Ive actually seen this BS on sale for $325ish a while back. WIth similar coupons, it could be had for $280-290. That would be a sick deal.


----------



## jchomme

I am going to pretend that I got the best price possible, It was the only one in the area and I had to have it. If you could get this new under $300 it would be an super deal!

I am still finding this saw to be really nice. The blade that it came with is not very good, but I was able to get some cutting done. I only did a quick setup, and nothing too negative to report. Now need to tune and get a better blade. The biggest downfall, so far, is the lousy manual. Doesn't bother me too much because of how simple this machine is.

I actually once had the Rikon 14" deluxe and this thing is a more reasonable 14" Bandsaw. I remember the Rikon had extra features, more resaw, more power and everything seemed more "polished," but I doubt It could do much more than this one. Kudos to the R and D team, they cut the fat and passing the savings along to us on a budget.

Added bonus: The open stand creates the feeling of more space in a small workshop. Helps me find my chi


----------



## Tedstor

Sorry. Wasn't aiming that reply at you. Even at $368, that machine is a GREAT value. I was actually trying to entice other readers into pulling the trigger (and perhaps myself too).


----------



## Marty5965

I pulled the trigger yesterday based on this review. Only one left in the City and I snagged it. It is sitting in my garage, waiting to be moved to my fledgling shop (basement). Thanks for the review. Only snag is, I just got clearance from the CFO to get a planer, guess I'll have to re-negotiate.


----------



## Dedvw

I own the Craftman Professional model. I have used just about every brand bandsaw made and this thing is a best buy in my opinion.

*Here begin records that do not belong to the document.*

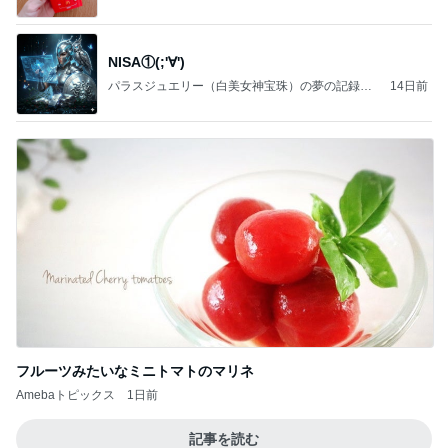
NISA①(;'∀')
パラスジュエリー（白美女神宝珠）の夢の記録
14日前
（続編）
フルーツみたいなミニトマトのマリネ
Amebaトピックス
1日前
記事を読む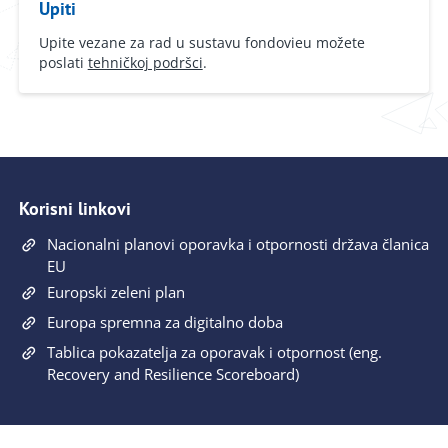
Upiti
Upite vezane za rad u sustavu fondovieu možete
poslati
tehničkoj podršci
.
Korisni linkovi
Nacionalni planovi oporavka i otpornosti država članica
EU
Europski zeleni plan
Europa spremna za digitalno doba
Tablica pokazatelja za oporavak i otpornost (eng.
Recovery and Resilience Scoreboard)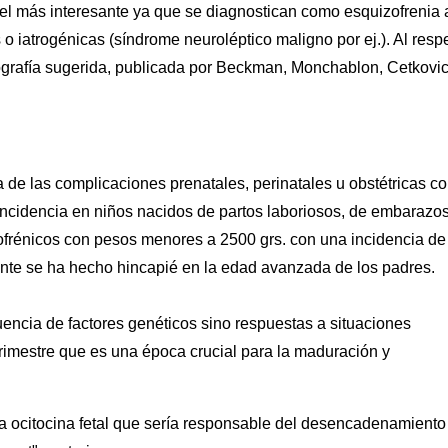
z, el más interesante ya que se diagnostican como esquizofrenia 
s o iatrogénicas (síndrome neuroléptico maligno por ej.). Al resp
iografía sugerida, publicada por Beckman, Monchablon, Cetkovi
 de las complicaciones prenatales, perinatales u obstétricas c
incidencia en niños nacidos de partos laboriosos, de embarazo
ofrénicos con pesos menores a 2500 grs. con una incidencia de
nte se ha hecho hincapié en la edad avanzada de los padres.
encia de factores genéticos sino respuestas a situaciones
rimestre que es una época crucial para la maduración y
la ocitocina fetal que sería responsable del desencadenamiento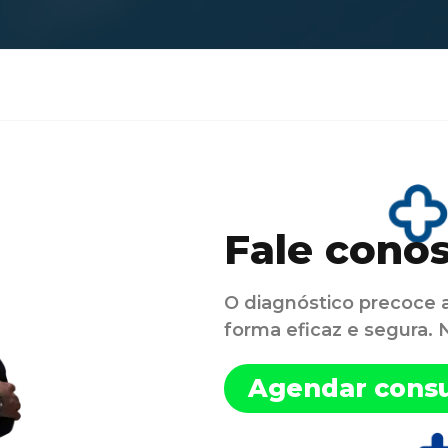
Fale cono
O diagnóstico precoce 
forma eficaz e segura.
Agendar consu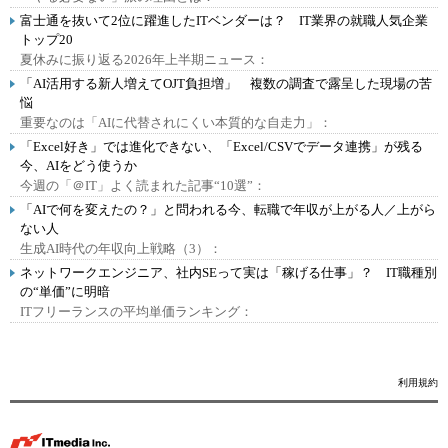
富士通を抜いて2位に躍進したITベンダーは？ IT業界の就職人気企業
トップ20
夏休みに振り返る2026年上半期ニュース：
「AI活用する新人増えてOJT負担増」 複数の調査で露呈した現場の苦
悩
重要なのは「AIに代替されにくい本質的な自走力」：
「Excel好き」では進化できない、「Excel/CSVでデータ連携」が残る
今、AIをどう使うか
今週の「＠IT」よく読まれた記事“10選”：
「AIで何を変えたの？」と問われる今、転職で年収が上がる人／上がら
ない人
生成AI時代の年収向上戦略（3）：
ネットワークエンジニア、社内SEって実は「稼げる仕事」？ IT職種別
の“単価”に明暗
ITフリーランスの平均単価ランキング：
利用規約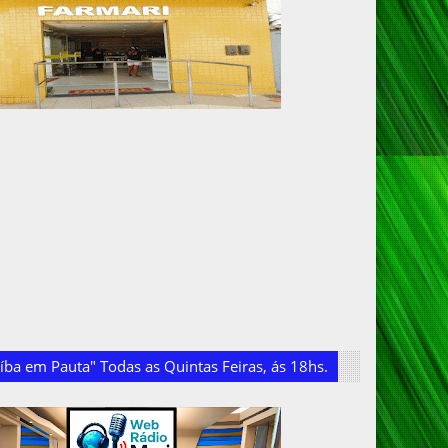
ba em Pauta" Todas as Quintas Feiras, ás 18hs.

I have just over 8 inches of rip on mine and with very little vibration. Get the craftsaman professional blades and call it a day : )

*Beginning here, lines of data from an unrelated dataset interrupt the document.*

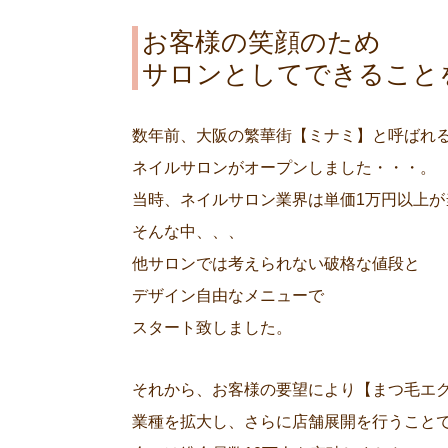
お客様の笑顔のため
サロンとしてできること
数年前、大阪の繁華街【ミナミ】と呼ばれる
ネイルサロンがオープンしました・・・。
当時、ネイルサロン業界は単価1万円以上が
そんな中、、、
他サロンでは考えられない破格な値段と
デザイン自由なメニューで
スタート致しました。
それから、お客様の要望により【まつ毛エ
業種を拡大し、さらに店舗展開を行うこと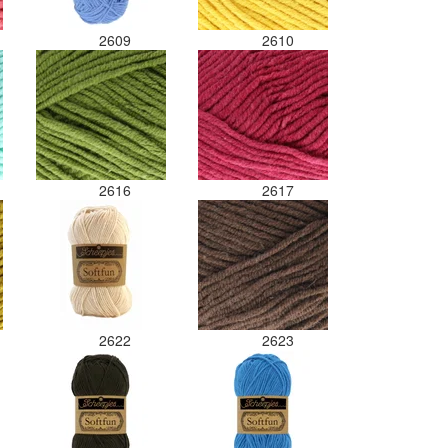
2609
2610
2616
2617
2622
2623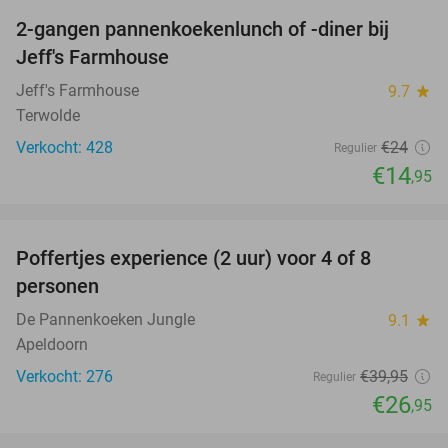
2-gangen pannenkoekenlunch of -diner bij
38%
Jeff's Farmhouse
Jeff's Farmhouse
9.7
star
Terwolde
Verkocht: 428
€24
Regulier
€14
,95
favorite_border
Poffertjes experience (2 uur) voor 4 of 8
33%
personen
De Pannenkoeken Jungle
9.1
star
Apeldoorn
Verkocht: 276
€39
,95
Regulier
€26
,95
favorite_border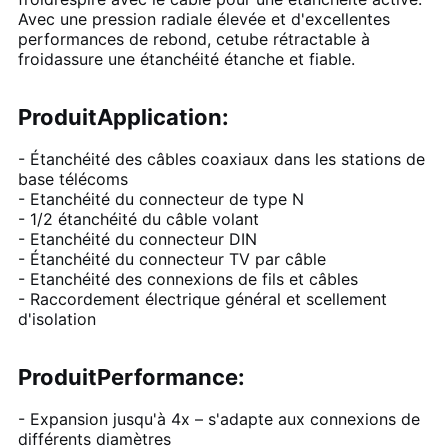
Avec une pression radiale élevée et d'excellentes
performances de rebond, ce
tube rétractable à
froid
assure une étanchéité étanche et fiable.
Produit
Application:
- Étanchéité des câbles coaxiaux dans les stations de
base télécoms
- Etanchéité du connecteur de type N
- 1/2 étanchéité du câble volant
- Etanchéité du connecteur DIN
- Étanchéité du connecteur TV par câble
- Etanchéité des connexions de fils et câbles
- Raccordement électrique général et scellement
d'isolation
Produit
Performance:
- Expansion jusqu'à 4x – s'adapte aux connexions de
différents diamètres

Does yours take the 99" blades like the professional model?


----------



## Marty5965

Blades are 99.75 "


----------



## wormil

How is vibration out of the box?


----------



## jchomme

Did the nickel test and it passed. Balanced the nickel, started the saw, nickel stood up; vibration is minimal.

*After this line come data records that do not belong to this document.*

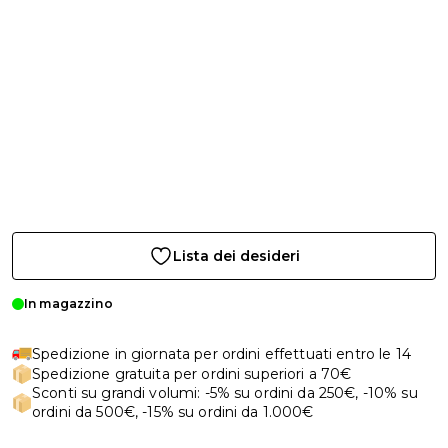
Lista dei desideri
In magazzino
Spedizione in giornata per ordini effettuati entro le 14
Spedizione gratuita per ordini superiori a 70€
Sconti su grandi volumi: -5% su ordini da 250€, -10% su
ordini da 500€, -15% su ordini da 1.000€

I believe this is the same saw as the Pro Model minus some features and fence, but mainly the same. I base this on having owned the Pro model recently.


----------



## Surfside

What was the blade that came along with it? You pleased with it?


----------



## SebringDon

Just pulled the trigger on this at $349. I'll pick it up from the local Sears tomorrow. Anybody want a Delta ShopMaster 9" bandsaw?


----------



## SebringDon

Got my new BS home Monday, and I've had a bit of time to play with it now. Like JC said, the blade is nothing to write home about, but the mailman just brought me a Timberwolf 3-pack. I've made a rudimentary fence and crosscut guide (a wooden miter gauge fixed at 90 degrees, basically). Using the original blade, I cut out a few fish shapes for the wife from 1/2 ply, ripped some 2×4 into 3/8 pine stock, ripped and crosscut ply from 1/4" to 3/4", and knocked off a few other cuts, including a 15 degree edge on an oval. So far I'm very pleased. It didn't take long to get most of the drift tuned out, and I think I'll get rid of all of it by the time I'm done fiddling.


----------



## atmil

Hey guys, I had one of these bandsaws for a year or so. Unfortunately I ended up having an unfixable factory-defective machine, but I have a massive pile of parts for it. If anyone is in need of anything, I'd be happy to ship out whatever it is that you need for cheaper than anywhere else!

PS: I also happen to have one brand new set of rubber tires, and two new sets of urethane tires: one set orange from eBay, and one set of blue Carter tires. Just let me know!


----------